Выбрать главу

Строения стояли прямоугольником на высоком берегу реки, тщательно укрытые со всех сторон. С поляны они были огорожены брёвнами и тыном, глубокими рвами и вбитыми в землю сваями. На одной свае торчал побелевший, выжженный солнцем и омытый дождями конский череп.

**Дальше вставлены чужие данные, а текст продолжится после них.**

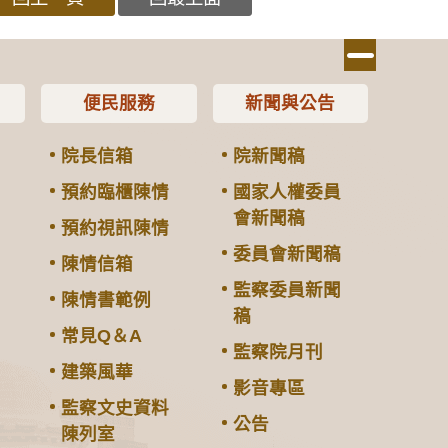
便民服務
新聞與公告
院長信箱
院新聞稿
預約臨櫃陳情
國家人權委員
會新聞稿
預約視訊陳情
委員會新聞稿
陳情信箱
監察委員新聞
陳情書範例
稿
常見Q＆A
監察院月刊
建築風華
影音專區
監察文史資料
公告
陳列室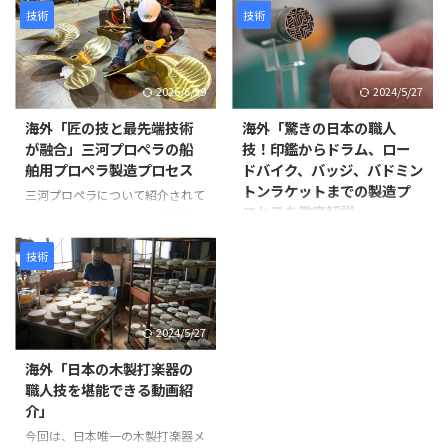
本刀の鞘は単なる収納具ではな
る、革新的なプロジェクトが紹介
技術
技術
く、刀身を守る重要な役割を担っ
されています。 阿弥陀如来と25
ています。熟練の職人が幾度も塗
体の菩薩が極楽浄土から人々を迎
装と研磨を繰り返し、美しさと耐
えに来る情景を、空中を舞うドロ
2026/6/29
2024/5/27
久性を兼ね備えた鞘を完成させて
ーン仏像によって表現するとい
いきます。 製造工程は以下のよ
う、伝統文化と最新技術を融合さ
海外「匠の技と最先端技術
海外「驚きの日本の職人
うに進みます。 まず、2枚の木材
せた試みです。 制作には、約
が融合」三河プロペラの船
技！印鑑からドラム、ロー
を貼り合わせて作られた鞘の継ぎ
1,500年にわたり受け継がれてき
舶用プロペラ製造プロセス
ドバイク、バッジ、バドミン
目を補強します。継ぎ目に和紙を
た仏像彫刻の技術と、3Dスキャ
トンラケットまでの製造プ
米糊で貼り付けることで、割れや
ン・3Dプリントなどの現代技術
三河プロペラについて紹介されて
ロセスを徹底解説」
剥離を防ぎ、長期間使用できる強
が活用されています。 仏像制作
います。この会社は愛知県蒲郡市
度を確保します。 次に、砥の粉
の工程 まず、仏師による木彫り
に拠点を置き、1929年に設立さ
この動画は、日本の職人技が集結
（とのこ）と漆 ...
の原型制作から始まります。 仏
れて以来、90年以上にわたり船
した驚きの製造プロセスを紹介し
技術
師は木材から仏像を一体ずつ丁寧
舶用プロペラを製造しています。
ています。 岩井プレス株式会社
...
製造プロセスは以下のように進み
から始まり、金属プレス加工で印
ます。最初に砂型に砂を詰め、余
鑑を作る様子、星野楽器株式会社
2024/5/27
分なガスを抜いて準備します。そ
のTAMAドラム製造プロセス、パ
の後、砂型を反転させて次の工程
ナソニック サイクルテック株式
海外「日本の木製打楽器の
に備えます。 次に、インゴット
会社のオーダーメイドロードバイ
職人技を堪能できる動画紹
と呼ばれる金属塊を溶解炉に入れ
ク製造、アミタ エムシーエフ株
介」
て溶かします。溶解中には不純物
式会社のProcessXバッジ製造、そ
を除去し、温度を適切に管理しま
今回は、日本唯一の木製打楽器メ
してコンポジットテクノ株式会社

Избушки, крытые дранкой, камышом или ветками, были плетёные из хвороста, перевитого между кольями. Только посередине возвышался срубленный из гигантских брёвен хозяйский дом; к нему с обеих сторон примыкали сараи, окружавшие усадьбу кольцом, внутри которого находился небольшой дворик. Подъехав к тыну, рыжий остановил лошадь, высматривая, не покажется ли кто. Нигде не было видно ни души. Он ещё раздумывал, как дать о себе знать, когда заметил на берегу громадный камень, лежавший тут с незапамятных времён, и сидевшего на нём старика, который давно уже издали наблюдал за ними.

Он был весь в белом, в одной только лёгкой одежде из грубого полотна. Ноги его были босы, седая голова обнажена. Длинная, окладистая борода закрывала до пояса его грудь. В руке он держал высокий белый посох. Рубаха, подпоясанная красным кушаком, опускалась до колен. Ни оружия, ни украшений не было на нём. У ног его лежали два пса, похожие на волков; притаившись, они припали к земле, не сводя с путников налитых кровью глаз, но не двигались с места, только вздрагивали, выжидая, когда можно будет броситься…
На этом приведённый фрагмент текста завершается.